In this article, we’ll discuss client-side attacks with Excel files.

Client-side attacks are always a fun topic for attackers today. As network administrators and software developers fortify the perimeter, pentesters need to find a way to make the victims open the doors for them to enter the network.

Client-side attacks require user interaction, such as enticing victims to click a link, open a document or somehow get to your malicious website.

Tools we’ll use:
1) Veil-evasion
2) Macroshop
3) Metasploit, Armitage or Cobaltstrike. Let’s stick with Armitage just for the visual effects – they’re nice, huh ?

All tools can be found by searching on Google.

Methodology of the attack:

We’ll create a Excel file where macros will be enabled. What are macros? Macros are “mini-programs” that you create within an Excel worksheet. They’re just a series of commands given in a certain order that Excel remembers. For more details, please search Google.

In our macro command, we’ll add a shellcode generated from veil-evasion. Before we add it to our Excel file, we “process it” with macroshop.

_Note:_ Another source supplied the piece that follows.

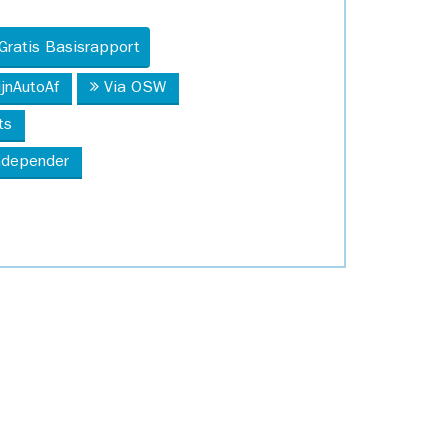
Gratis Basisrapport
ijnAutoAf
Via OSW
ts
Independer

You’ll see what I mean later on.

NOTE: We may have to use our social engineering skills to convince the victim to enable the macros (by default, they’re are disabled). Otherwise, our attack won’t work.

 

The practical part:

Run veil-evasion and create a powershell/meterpreter/reverse_https payload

Move that payload to Desktop for easy access.

 

 

 

Now, let’s use macroshop for the final result of our shellcode and add it to a .txt file for easy access later on.

 

 

The next steps:

We’re done with the shellcode generation. Now, we need to add it to our Excel file. Let’s move to our Windows machine – but first, we have to adjust a few settings on our Excel sheet.

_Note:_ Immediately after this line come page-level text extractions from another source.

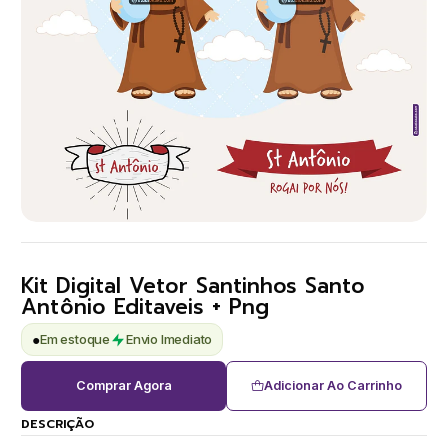
Kit Digital Vetor Santinhos Santo
Antônio Editaveis + Png
●
Em estoque
Envio Imediato
Comprar Agora
Adicionar Ao Carrinho
DESCRIÇÃO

Choose the file –> setting –> customize ribbon –> and tick the developer tab on the left

 

 

Afterwards, we’ll see a new menu tab on our sheet named Developer. We need to go there. Then, go to  Virtual Basic on the left. Next, to ThisWorkgroup, where we’ll paste the content of the cybraryIT.txt we created previously. After that, save the file as an Excel macro-enabled workbook.

 

 

 

Now. we’re done with Excel. Let’s go back to our pentesting machine, run Armitage and load multi/handler to catch any connections.

 

 

See the notification on the victim’s machine about disabled macros.

 

 

After the activation of macros, we’re able to get a meterpreter shell and own the machine. That’s it.